Die durch die Coronakrise bedingte Pause dürfte Federers Karriere um mindestens ein Jahr verlängert haben. Ohne diese wäre der Baselbieter in der Weltrangliste weit abgerutscht, der Weg zurück an die Weltspitze wäre lang und beschwerlich gewesen. Vielleicht zu beschwerlich für einen, der im August seinen 39. Geburtstag feiert, vierfacher Vater ist, eine grosse Stiftung präsidiert und es sich zum Ziel gesetzt hat, auch nach der Karriere ein beschwerdefreies Leben zu führen.

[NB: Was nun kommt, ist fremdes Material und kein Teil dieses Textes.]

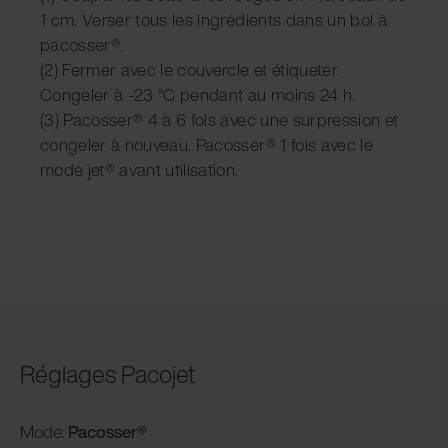
1 cm. Verser tous les ingrédients dans un bol à
pacosser®.
(2) Fermer avec le couvercle et étiqueter.
Congeler à -23 °C pendant au moins 24 h.
(3) Pacosser® 4 à 6 fois avec une surpression et
congeler à nouveau. Pacosser® 1 fois avec le
mode jet® avant utilisation.
Réglages Pacojet
Mode:
Pacosser®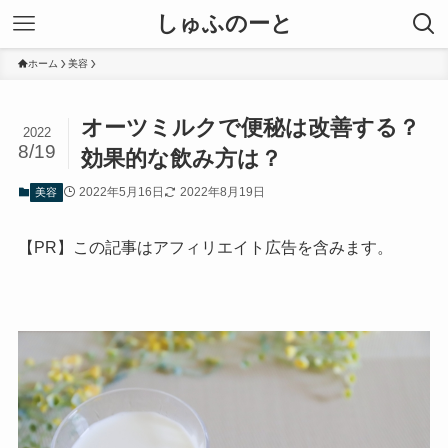
しゅふのーと
ホーム
美容
オーツミルクで便秘は改善する？
2022
8/19
効果的な飲み方は？
2022年5月16日
2022年8月19日
美容
【PR】この記事はアフィリエイト広告を含みます。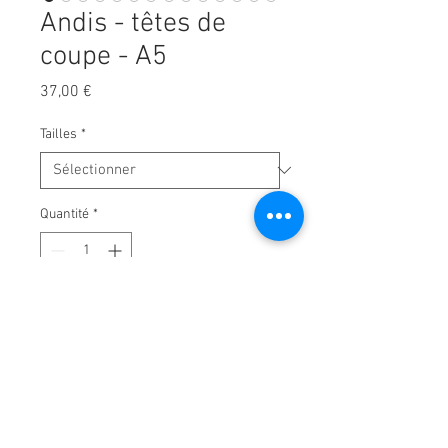
Andis - têtes de
coupe - A5
Prix
37,00 €
Tailles
*
Quantité
*
Ajouter au panier
Explication des têtes de rasage
Toutes les marques et modèles de
têtes de rasage « SnapOn » ou
"Clipper" ou "A5" sont entièrement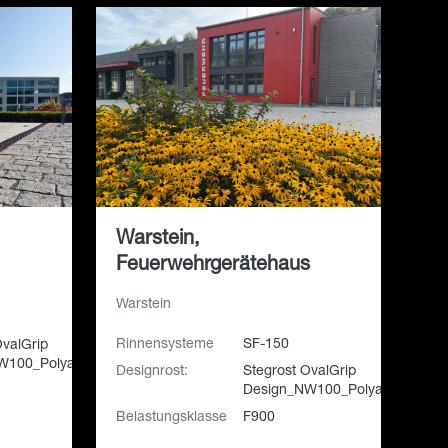
Warstein,
Feuerwehrgerätehaus
Warstein
Rinnensysteme
SF-150
OvalGrip
W100_Polyamid
Designrost:
Stegrost OvalGrip
Design_NW100_Polyamid
Belastungsklasse
F900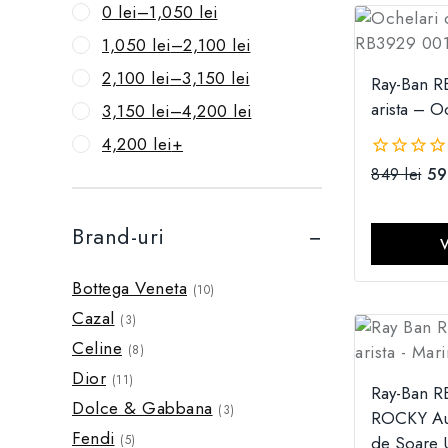
0
lei
–
1,050
lei
1,050
lei
–
2,100
lei
2,100
lei
–
3,150
lei
Ray-Ban R
arista – O
3,150
lei
–
4,200
lei
4,200
lei
+
849
lei
5
0
din
5
Brand-uri
Bottega Veneta
(10)
Cazal
(3)
Celine
(8)
Dior
(11)
Ray-Ban 
Dolce & Gabbana
(3)
ROCKY Aur
Fendi
de Soare 
(5)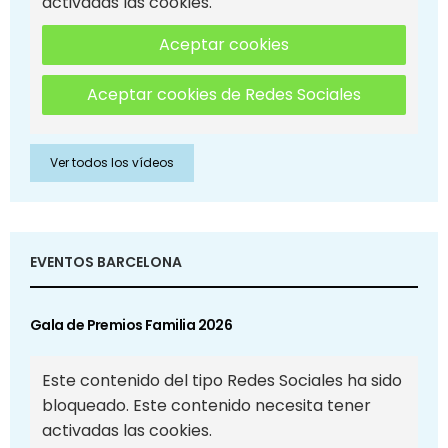
activadas las cookies.
Aceptar cookies
Aceptar cookies de Redes Sociales
Ver todos los vídeos
EVENTOS BARCELONA
Gala de Premios Familia 2026
Este contenido del tipo Redes Sociales ha sido
bloqueado. Este contenido necesita tener
activadas las cookies.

Federers grosse Ziel dürfte die Teilnahme in Wimbledon sein, wo er seinen neunten Titel anstrebt. Zudem möchte er Ende Juli in Tokio zum fünften Mal in seiner Karriere an Olympischen Spielen teilnehmen. Es dürfte seine letzte Chance auf Gold im Einzel sein.
Wieso nicht? Roger Federer stand im Vorjahr im Wimbledon-Final, wo er zwei Matchbälle hatte und 14 Ballwechsel mehr gewann als Novak Djokovic – aber eben nicht den letzten. Sollte Federer in London gesund sein, zählt er als achtfacher Sieger erneut zu den Anwärtern auf den Titel.
Dass er sich nun einem weiteren Eingriff unterziehen musste und eine längere Pause einlegt, könnte zwar einerseits ein Hinweis darauf sein, dass die Verletzung gravierender ist als beim Meniskusriss 2016. Als sehr viel wahrscheinlicher erscheint aber, dass Roger Federer seine Situation unter Berücksichtigung der weltpolitischen Lage und mit Blick auf die Zukunft neu beurteilt hat und kein unnötiges Risiko eingehen will.